:: Excerpted data

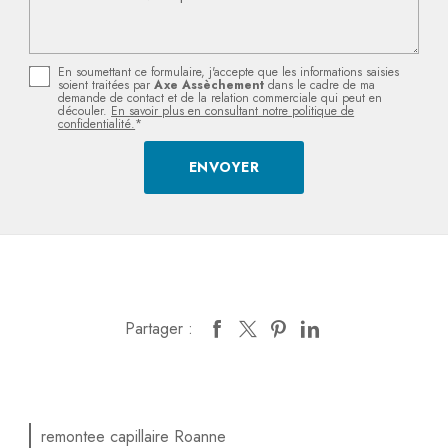
En soumettant ce formulaire, j'accepte que les informations saisies
soient traitées par
Axe Assèchement
dans le cadre de ma
demande de contact et de la relation commerciale qui peut en
découler.
En savoir plus en consultant notre politique de
confidentialité.
*
Partager :
remontee capillaire Roanne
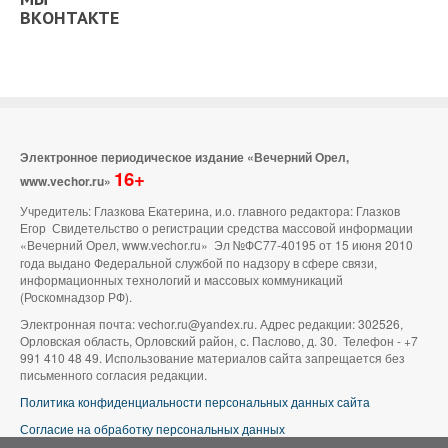
ВКОНТАКТЕ
Электронное периодическое издание «Вечерний Орел,
16+
www.vechor.ru»
Учредитель: Глазкова Екатерина, и.о. главного редактора: Глазков
Егор Свидетельство о регистрации средства массовой информации
«Вечерний Орел, www.vechor.ru»
Эл №ФС77-40195 от 15 июня 2010
года выдано Федеральной службой по надзору в сфере связи,
информационных технологий и массовых коммуникаций
(Роскомнадзор РФ).
Электронная почта: vechor.ru@yandex.ru. Адрес редакции: 302526,
Орловская область, Орловский район, с. Паслово, д. 30. Телефон - +7
991 410 48 49. Использование материалов сайта запрещается без
письменного согласия редакции.
Политика конфиденциальности персональных данных сайта
Согласие на обработку персональных данных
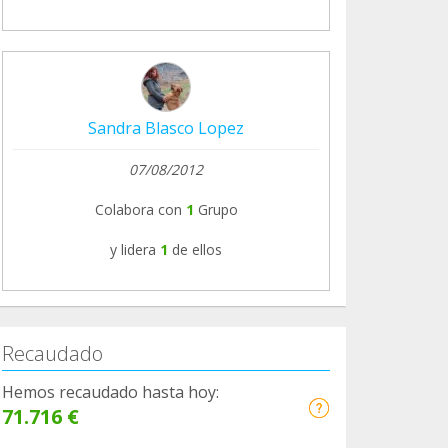
Sandra Blasco Lopez
07/08/2012
Colabora con
1
Grupo
y lidera
1
de ellos
Recaudado
Hemos recaudado hasta hoy:
71.716 €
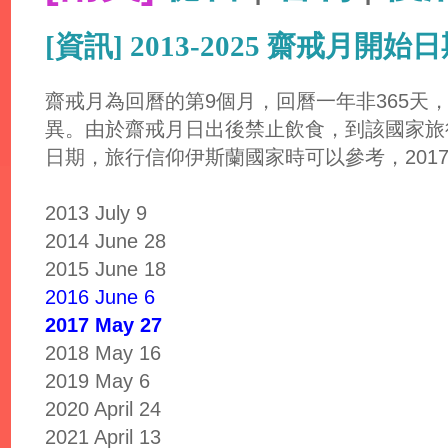
[資訊] 2013-2025 齋戒月開始日
齋戒月為回曆的第9個月，回曆一年非365天
異。由於齋戒月日出後禁止飲食，到該國家旅
日期，旅行信仰伊斯蘭國家時可以參考，2017
2013 July 9
2014 June 28
2015 June 18
2016 June 6
2017 May 27
2018 May 16
2019 May 6
2020 April 24
2021 April 13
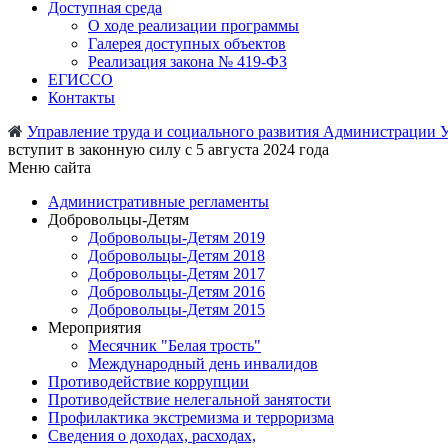
Доступная среда
О ходе реализации программы
Галерея доступных объектов
Реализация закона № 419-ФЗ
ЕГИСCО
Контакты
Управление труда и социального развития Администрации 
вступит в законную силу с 5 августа 2024 года
Меню сайта
Административные регламенты
Добровольцы-Детям
Добровольцы-Детям 2019
Добровольцы-Детям 2018
Добровольцы-Детям 2017
Добровольцы-Детям 2016
Добровольцы-Детям 2015
Мероприятия
Месячник "Белая трость"
Международный день инвалидов
Противодействие коррупции
Противодействие нелегальной занятости
Профилактика экстремизма и терроризма
Сведения о доходах, расходах,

::::

● **Your objective**
Keep only those lines of the records that hold "Вечерний", and return them.

● **Answer area**
Электронное периодическое издание «Вечерний Орел,
«Вечерний Орел, www.vechor.ru»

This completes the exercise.